Saturday morning, nearly a dozen individuals milled about outside, some lying and sitting about in the street eating donuts and tending to pets. Several said that they had been staying at the house. “People crash here,” said one of the guests. Some said they had been staying at the house for two days.
About 2am, the houseguests said, three to five shots rang out and the guests discovered the victims in the living room. They applied pressure to the victims’ bleeding wounds while 911 was called.
Police arrived, the guests were told to leave the home, and were interviewed by officers outside. They left all their possessions inside.
The suspect was described by the houseguests as an African-American man in his twenties who went by the name of “C Nasty.” He was dressed in gray sweat pants, with a “wife beater” sleeveless t-shirt and an Oakland Raiders cap.

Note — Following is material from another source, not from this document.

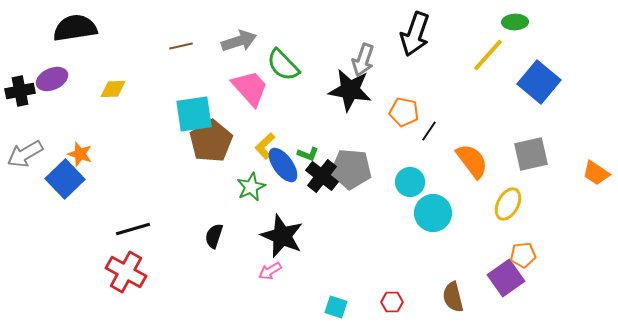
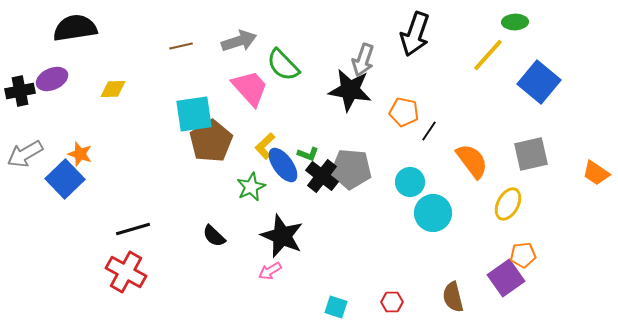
black semicircle at (214, 236): rotated 65 degrees counterclockwise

He has a tattoo of a tree on his upper arm, and what was described as an “all-seeing eye.” All in all, said witnesses, the man had a “thuggish look.”
The houseguests characterized the man as unpleasant and sexually aggressive towards the women staying at the house. “He was drunk all the time,” said one. “He hit on every girl here.”
“He tried to feel up on me,” said a young woman sitting in the street holding a cat. “He was into terrible music.” The guests described the music as abrasive, with the term “thirsty-ass hoes” repeatedly used.
“He was really fucked up,” said a man. “He talked about Garberville, about the Bloods accepting him. Gang and drug talk.” The suspect was armed with some sort of baton, in addition to the firearm.
“We think he was trying to get with the girl,” said a man who had been in the house when the homicides occurred. The consensus scenario was that the suspect had solicited sex from the female, and that the male victim had tried to defend her.
The man apparently went by the name “Sunshine.” The female victim just turned 18 years old, the guests said. They described her a “sweet and nice,” and still in high school. “She was a bubbly young lady, full of life,” one guest said.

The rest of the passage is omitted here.